How long does it really take to digest food? Experts explain

You may be surprised to learn that digestion actually begins before you even take your first bite of food. This is called the cephalic phase of digestion and is triggered by the mere sight or smell (or even the thought or taste) of food as your body prepares to eat.

Once you’ve taken your first bite, the saliva in our mouths moistens and helps digest food, for example amylase for carbohydrates and starches. As nutrition scientist Ashley Jordan Ferira, Ph.D., RDN explains, “Along with chewing, your mouth is where digestion, or the breaking down of food into smaller pieces, begins. In fact, your mouth (aka oral cavity) has its own unique set of microbes known as the oral microbiome.

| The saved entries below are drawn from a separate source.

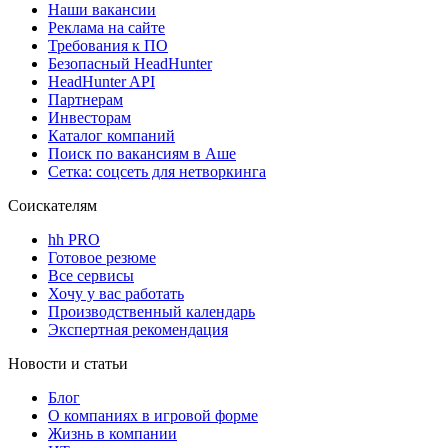
Наши вакансии
Реклама на сайте
Требования к ПО
Безопасный HeadHunter
HeadHunter API
Партнерам
Инвесторам
Каталог компаний
Поиск по вакансиям в Аше
Сетка: соцсеть для нетворкинга
Соискателям
hh PRO
Готовое резюме
Все сервисы
Хочу у вас работать
Производственный календарь
Экспертная рекомендация
Новости и статьи
Блог
О компаниях в игровой форме
Жизнь в компании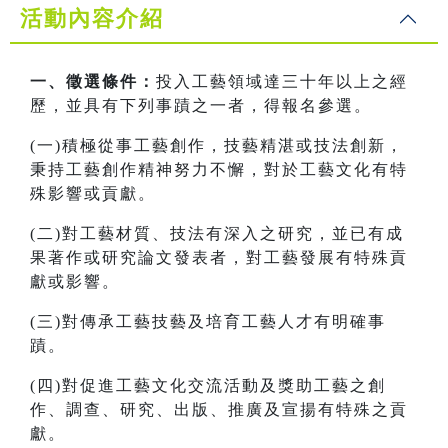
活動內容介紹
一、徵選條件：
投入工藝領域達三十年以上之經
歷，並具有下列事蹟之一者，得報名參選。
(一)積極從事工藝創作，技藝精湛或技法創新，
秉持工藝創作精神努力不懈，對於工藝文化有特
殊影響或貢獻。
(二)對工藝材質、技法有深入之研究，並已有成
果著作或研究論文發表者，對工藝發展有特殊貢
獻或影響。
(三)對傳承工藝技藝及培育工藝人才有明確事
蹟。
(四)對促進工藝文化交流活動及獎助工藝之創
作、調查、研究、出版、推廣及宣揚有特殊之貢
獻。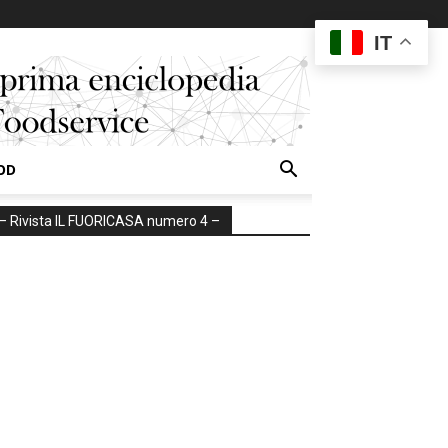
IT
OD
– Rivista IL FUORICASA numero 4 –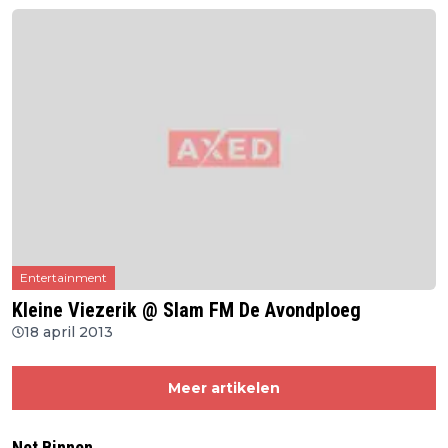
Entertainment
Kleine Viezerik @ Slam FM De Avondploeg
18 april 2013
Meer artikelen
Net Binnen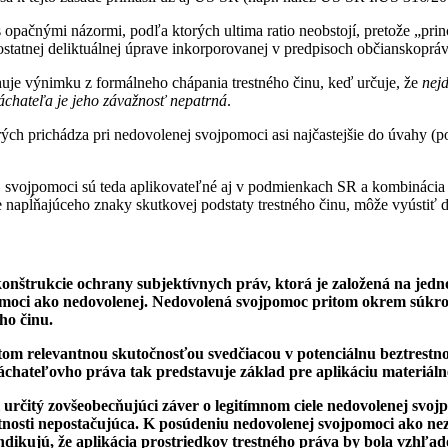
pačnými názormi, podľa ktorých ultima ratio neobstojí, pretože „prin
 ostatnej deliktuálnej úprave inkorporovanej v predpisoch občianskop
uje výnimku z formálneho chápania trestného činu, keď určuje, že
nej
páchateľa je jeho závažnosť nepatrná
.
rých prichádza pri nedovolenej svojpomoci asi najčastejšie do úvahy (
 svojpomoci sú teda aplikovateľné aj v podmienkach SR a kombinácia l
e napĺňajúceho znaky skutkovej podstaty trestného činu, môže vyústiť do
nštrukcie ochrany subjektívnych práv, ktorá je založená na jedno
ojpomoci ako nedovolenej. Nedovolená svojpomoc pritom okrem súk
ho činu.
itom relevantnou skutočnosťou svedčiacou v potenciálnu beztrestn
áchateľovho práva tak predstavuje základ pre aplikáciu materiáln
 určitý zovšeobecňujúci záver o legitímnom ciele nedovolenej svo
estnosti nepostačujúca. K posúdeniu nedovolenej svojpomoci ako n
dikujú, že aplikácia prostriedkov trestného práva by bola vzhľa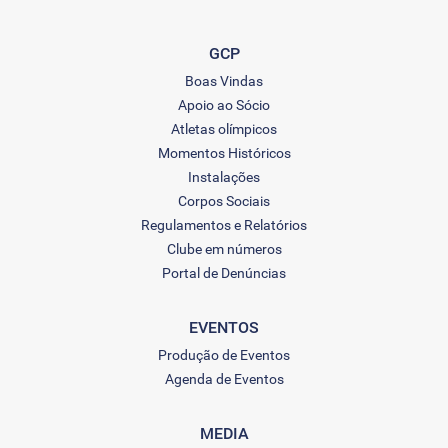
GCP
Boas Vindas
Apoio ao Sócio
Atletas olímpicos
Momentos Históricos
Instalações
Corpos Sociais
Regulamentos e Relatórios
Clube em números
Portal de Denúncias
EVENTOS
Produção de Eventos
Agenda de Eventos
MEDIA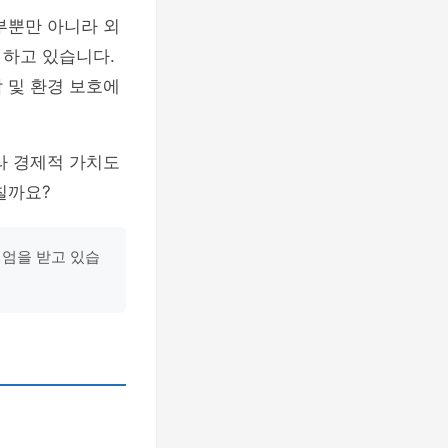
부뿐만 아니라 외
 하고 있습니다.
 및 환경 보호에
라 경제적 가치도
칠까요?
미엄을 받고 있습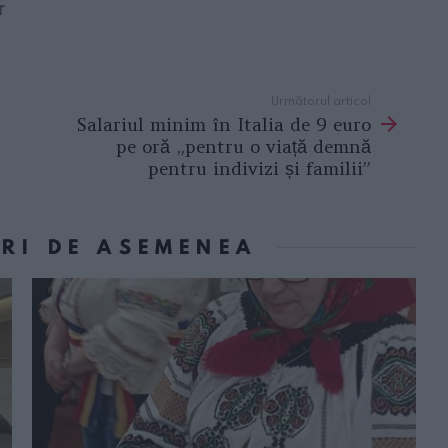
r
Următorul articol
Salariul minim în Italia de 9 euro
pe oră „pentru o viață demnă
pentru indivizi și familii”
ORI DE ASEMENEA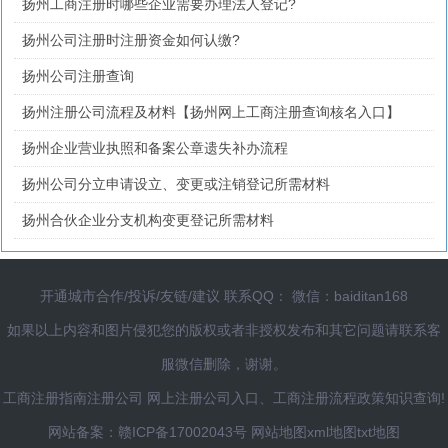
扬州工商注册时哪些企业需要办理法人登记?
扬州公司注册时注册资金如何认缴?
扬州公司注册查询
扬州注册公司流程及材料【扬州网上工商注册查询核名入口】
扬州企业营业执照和备案公章遗失补办流程
扬州公司分立申请设立、变更或注销登记所需材料
扬州合伙企业分支机构变更登记所需材料
开通城市合作/投诉/友链/建议 联系QQ： 微信：baiditan168
如果以上内容和图片侵犯您的版权或者非授权发布和其它问题请联系客
服微信删除，谢谢。
工商注册指南
注册公司
网上注册公司入口、工商注册流程政策知识查询!
网站备案：
赣ICP备17002043号
网站地图
xml地图
txt地图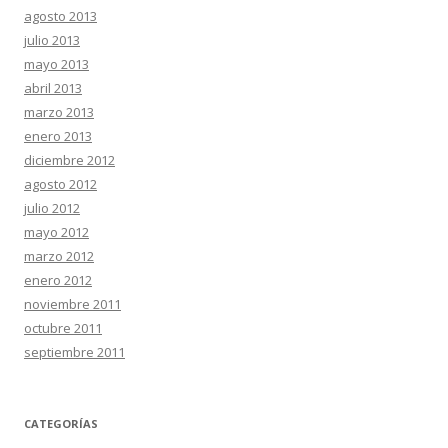
agosto 2013
julio 2013
mayo 2013
abril 2013
marzo 2013
enero 2013
diciembre 2012
agosto 2012
julio 2012
mayo 2012
marzo 2012
enero 2012
noviembre 2011
octubre 2011
septiembre 2011
CATEGORÍAS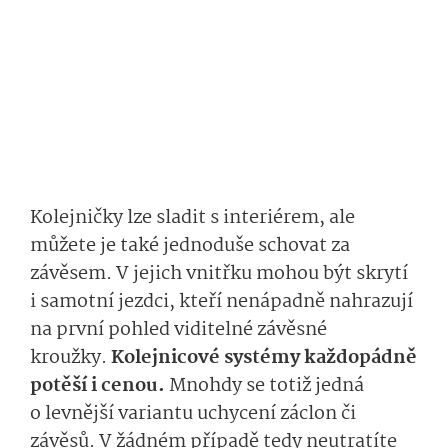
Kolejničky lze sladit s interiérem, ale
můžete je také jednoduše schovat za
závěsem. V jejich vnitřku mohou být skrytí
i samotní jezdci, kteří nenápadně nahrazují
na první pohled viditelné závěsné
kroužky.
Kolej­nicové systémy každopádně
potěší i cenou.
Mnohdy se totiž jedná
o levnější variantu uchycení záclon či
závěsů. V žádném případě tedy neutratíte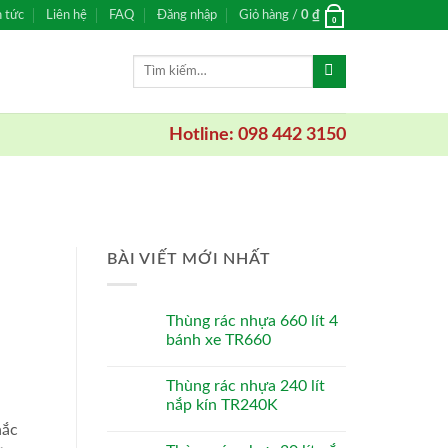
n tức
Liên hệ
FAQ
Đăng nhập
Giỏ hàng /
0
₫
0
Tìm
kiếm:
Hotline: 098 442 3150
BÀI VIẾT MỚI NHẤT
Thùng rác nhựa 660 lít 4
bánh xe TR660
Thùng rác nhựa 240 lít
nắp kín TR240K
hắc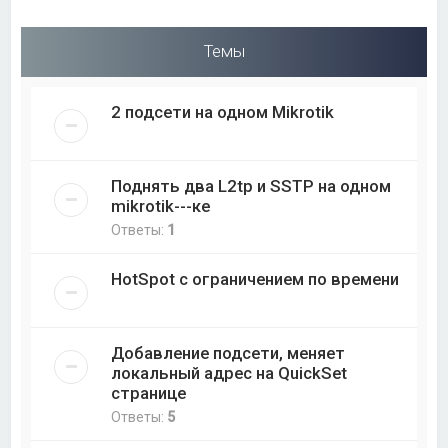
Темы
2 подсети на одном Mikrotik
Поднять два L2tp и SSTP на одном
mikrotik---ке
Ответы:
1
HotSpot с ограничением по времени
Добавление подсети, меняет
локальный адрес на QuickSet
странице
Ответы:
5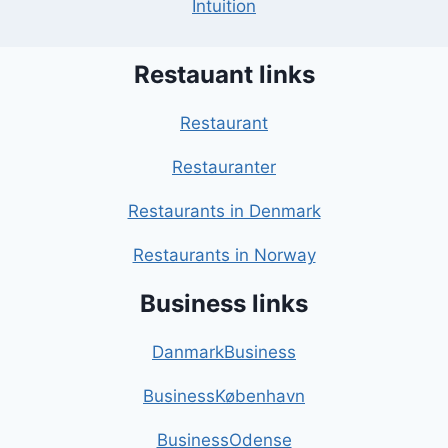
Intuition
Restauant links
Restaurant
Restauranter
Restaurants in Denmark
Restaurants in Norway
Business links
DanmarkBusiness
BusinessKøbenhavn
BusinessOdense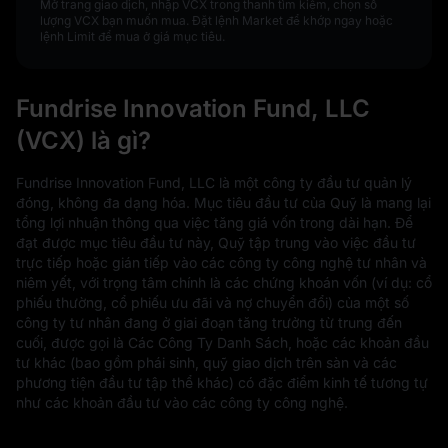
Mở trang giao dịch, nhập VCX trong thanh tìm kiếm, chọn số
lượng VCX bạn muốn mua. Đặt lệnh Market để khớp ngay hoặc
lệnh Limit để mua ở giá mục tiêu.
Fundrise Innovation Fund, LLC
(VCX) là gì?
Fundrise Innovation Fund, LLC là một công ty đầu tư quản lý
đóng, không đa dạng hóa. Mục tiêu đầu tư của Quỹ là mang lại
tổng lợi nhuận thông qua việc tăng giá vốn trong dài hạn. Để
đạt được mục tiêu đầu tư này, Quỹ tập trung vào việc đầu tư
trực tiếp hoặc gián tiếp vào các công ty công nghệ tư nhân và
niêm yết, với trọng tâm chính là các chứng khoán vốn (ví dụ: cổ
phiếu thường, cổ phiếu ưu đãi và nợ chuyển đổi) của một số
công ty tư nhân đang ở giai đoạn tăng trưởng từ trung đến
cuối, được gọi là Các Công Ty Danh Sách, hoặc các khoản đầu
tư khác (bao gồm phái sinh, quỹ giao dịch trên sàn và các
phương tiện đầu tư tập thể khác) có đặc điểm kinh tế tương tự
như các khoản đầu tư vào các công ty công nghệ.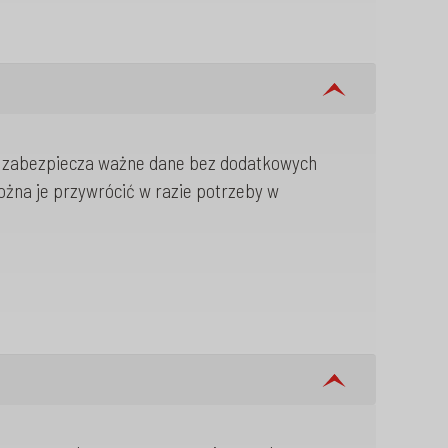
o zabezpiecza ważne dane bez dodatkowych
ożna je przywrócić w razie potrzeby w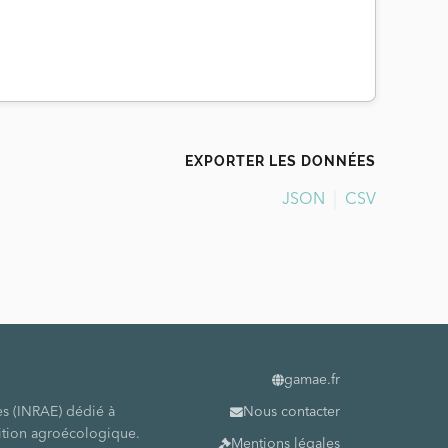
EXPORTER LES DONNÉES
JSON
CSV
gamae.fr
es (INRAE) dédié à
Nous contacter
sition agroécologique.
Mentions légales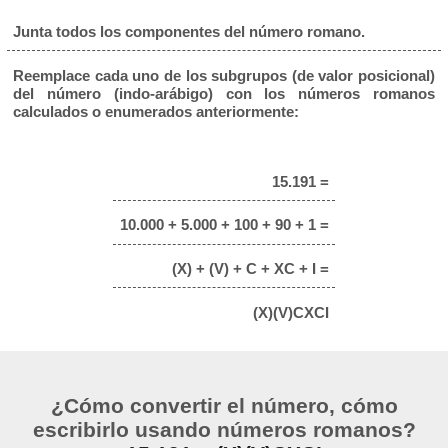
Junta todos los componentes del número romano.
Reemplace cada uno de los subgrupos (de valor posicional)
del número (indo-arábigo) con los números romanos
calculados o enumerados anteriormente:
15.191 =
10.000 + 5.000 + 100 + 90 + 1 =
(X) + (V) + C + XC + I =
(X)(V)CXCI
¿Cómo convertir el número, cómo
escribirlo usando números romanos?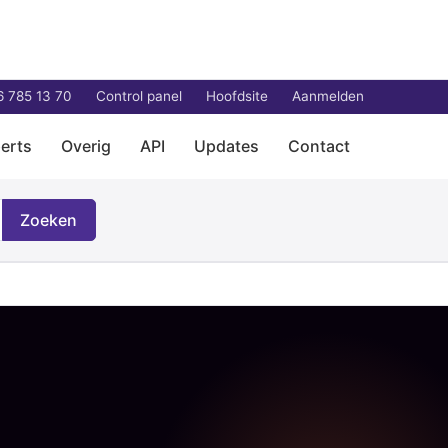
6 785 13 70
Control panel
Hoofdsite
Aanmelden
erts
Overig
API
Updates
Contact
Zoeken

From our mouth, the foods, drinks and supplements we consume travel through the pharynx and esophagus to the stomach where they are further broken down. This ongoing digestion occurs through unique acidic compounds, as well as protein and fat digesting enzymes, in the stomach. “Muscle contractions in the stomach also aid in the digestive process,” adds Ferira. From chewing our food to digesting our stomach, this movement of food takes about two hours.

Your meal, or “bolus of digested food known as chyme,” Ferira explains, will then travel into the small intestine via the pyloric sphincter where digestive enzymes, many of which are secreted by the pancreas, and bile from the gallbladder break it up into even smaller pieces before they are absorbed from the gut into the bloodstream for use by the whole body.

“These smaller constituents carried and used throughout our bodies are peptides that make up proteins, sugars that make up carbohydrates, fatty acids that include fats, as well as vitamins, minerals, and even phytonutrients,” Ferira shares. . “A unique range of probiotic species reside in the small intestine, also interacting with our dietary intake,” adds Ferira.

You can expect food to pass through the muscle-lined small intestine for one to five hours depending on what you’ve eaten (more on that later). moves along all remaining digested and undigested compounds.

The large intestine section of the intestine is where another unique habitat of gut flora microbiota resides. “Of course, this assumes that our dietary intakes and supplements feed gut microbial abundance and diversity daily,” adds Ferira.

Another important act is carried out at the level of the colon: mass gain. As significant amounts of water are absorbed from the intestine into the bloodstream of the small intestine, “the final water absorption activity occurs in the colon, to functionally solidify the remaining indigestible components of our diet, creating stool,” says Ferira.

The colon is also where certain bacteria work to ferment the remaining major nutritional components (e.g., prebiotic fibers) to glean additional nutrients and “produce unique nutritional byproducts like short-chain fatty acids that confer health benefits,” says Ferira. In fact, consuming fiber will have a direct impact on how long food stays in the large intestine, and fiber helps bulk up the stool that will then exit your body (via the rectum and finally the anus) at the end. of the digestive tract.